Margaret O'Brien Steinfels's article “My Chicago Catholic Bubble” (September 11) rang so true with me. I was born and raised in Chicago, along with eight brothers and sisters. I was a Jesuit from 1943 to the late, turbulent, exciting, wonderful 1960s. I experienced much of what Steinfels recalls. Oddly enough, I also had John McKenzie, SJ, as an instructor. When I was a student in the mid 1950s, he awakened in me the ability to ask, “Why do we believe this?” His mind-expanding, thought-provoking classes stood in opposition to those of his fellow Jesuit, John Hardon, who frequently categorized almost all church teaching as de fide definita. John McKenzie was the most influential teacher I had in all my twenty-nine grades.

My deep thanks to Steinfels for her insights, which helped me better understand my own history and recall the wonder of Fr. John McKenzie.

Springfield, Ill.



Allow me to provide a small footnote to Margaret O'Brien Steinfels's article, “My Chicago Catholic Bubble.” While she was enjoying Fr. John L. McKenzie's undergraduate Bible courses at Loyola, he was also bursting the Catholic bubble for scores of Chicago priests and laypeople. He and his associates were training volunteers in biblical scholarship for a Bible study program offered by the Adult Education Centers located in high schools and colleges throughout the Chicago area.

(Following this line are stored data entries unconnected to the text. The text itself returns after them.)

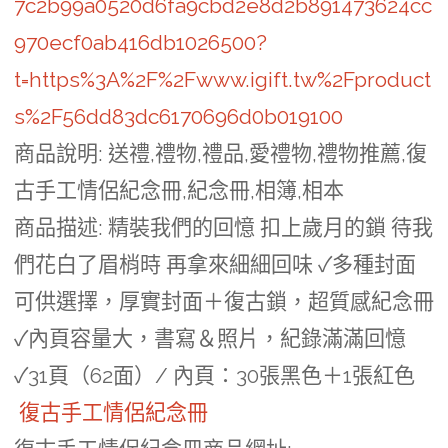
7c2b99a0520d6fa9cbd2e8d2b891473624cc
970ecf0ab416db1026500?
t=https%3A%2F%2Fwww.igift.tw%2Fproduct
s%2F56dd83dc6170696d0b019100
商品說明
: 送禮,禮物,禮品,愛禮物,禮物推薦,復
古手工情侶紀念冊,紀念冊,相簿,相本
商品描述
: 精裝我們的回憶 扣上歲月的鎖 待我
們花白了眉梢時 再拿來細細回味 ✓多種封面
可供選擇，厚實封面＋復古鎖，超質感紀念冊
✓內頁容量大，書寫＆照片，紀錄滿滿回憶
✓31頁（62面）/ 內頁：30張黑色＋1張紅色
復古手工情侶紀念冊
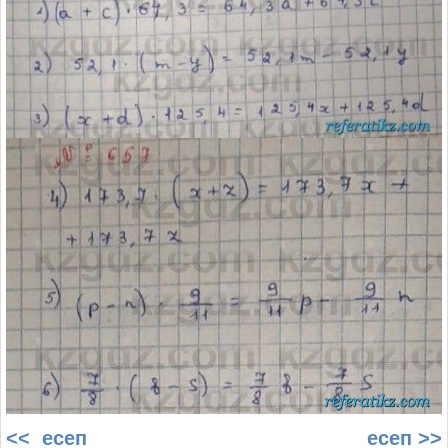
<< есеп
есеп >>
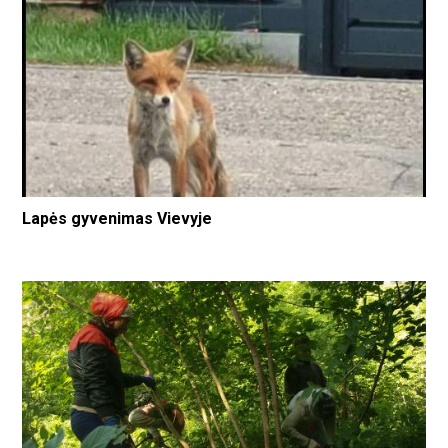
Lapės gyvenimas Vievyje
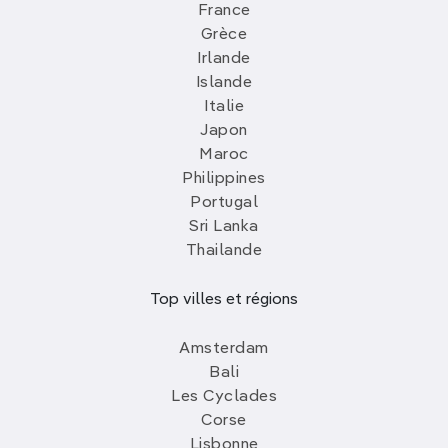
France
Grèce
Irlande
Islande
Italie
Japon
Maroc
Philippines
Portugal
Sri Lanka
Thailande
Top villes et régions
Amsterdam
Bali
Les Cyclades
Corse
Lisbonne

The Adult Education Centers shared office space at 21 West Superior Street with the Catholic Interracial Council, directed by John McDermott, and with Msgr. Daniel Cantwell, chaplain of Friendship House. In those days we spent many a lunch hour talking about how to help pressure Mrs. Frank J. Lewis to change the policy that denied blacks admission to the swimming pool at the Illinois Club for Catholic Women.

Peter and Peggy Steinfels were also associated with New City magazine, published by the Catholic Council on Working Life and the Adult Education Centers. We were all disappointed when they decided to move to New York, thus dashing our hope that they might one day take over the magazine. Another bubble burst.

Valparaiso, Ind.



I am an eighty-year-old great-grandmother who really appreciated Mollie Wilson O'Reilly's article “Passing On the Alb” (September 11). When I was ten years old, I longed to serve at the altar with the boys who were my classmates in catechism class at a small rural parish. But it was strictly forbidden back then, and I was a “bad Catholic” for even asking. No man will ever know the depth of the pain that brought to my heart.

When I married and had children, I did not allow our two sons to be servers. I told them, “If your two sisters can't serve, you can't either.” They accepted it, and all four children grew up as advocates of allowing girl servers. After our children were grown, we were in a different parish, where I served as RCIA director for seventeen years. In that capacity I was often near the altar helping with the rites. That helped to ease that long-ago pain. By that time our parish had begun allowing girl servers, which made my heart glad.

During a local parish's Easter Vigil service last year, the pastor had an older woman carry the lighted Easter candle down the aisle in the darkened church. She walked beside the pastor who intoned “Light of Christ” three times. At the altar steps he took the candle and placed it in the holder. My heart sang for joy. Women and girls had finally arrived! In all my eighty years no one but the priest had ever carried in the Easter candle.